Cobertura alimentaria que garantice las condiciones nutricionales en todos los niveles educativos, en todas las escuelas y barrios

Subsidio de $30.000 para las madres y los padres desocupados, actualizado por inflación.

Salario básico nacional por encima de la línea de pobreza, hoy equivalente a $55.000, y respeto a las categorías del estatuto docente y a los ítems correspondientes por zonas desfavorables, actualizado por inflación. Garantía salarial equivalente a un cargo para los miles de docentes desocupados.

Duplicación del presupuesto educativo, bajo control de la comunidad educativa.

Servicio de trasporte escolar público gratuito, que garantice los protocolos de seguridad y de salubridad en los traslados.

Aumento de los cargos docentes, respetando las condiciones de los estatutos docentes, para cubrir la vuelta segmentada a las aulas y/o la continuidad virtual, y poner en pie una verdadera movilización educativa para reintegrar y recuperar contenidos con los millones de alumnes que tuvieron dificultades o no pudieron mantener la continuidad pedagógica.
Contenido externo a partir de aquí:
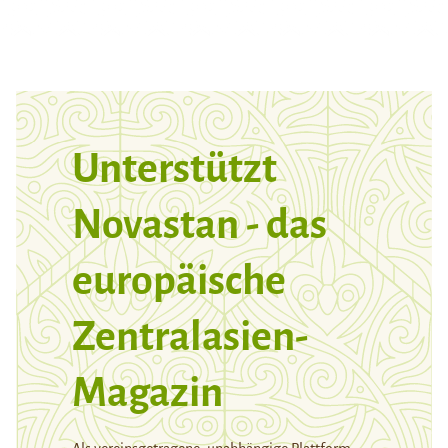
Unterstützt
Novastan - das
europäische
Zentralasien-
Magazin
Plan nacional de refacción y construcción de todas las escuelas necesarias para abordar la actual emergencia sanitaria y educativa, bajo control de la comunidad . Equipos y conectividad gratuitos para alumnes y docentes

Comités de seguridad, higiene y salubridad electos, de docentes, padres y estudiantes, que fiscalicen las condiciones mínimas necesarias para la apertura de las escuelas. Vacunación universal ya. Cobertura de todas las necesidades sanitarias de la comunidad educativa.

Por un impuesto a las grandes fortunas como el presentado por el FIT-U.

No al ajuste. No al pago de la deuda externa y a cualquier pacto con el FMI.

Nacionalización del sistema educativo, bajo control de la comunidad educativa

Por una educación de formación integral de la clase obrera y al servicio de su emancipación social y política.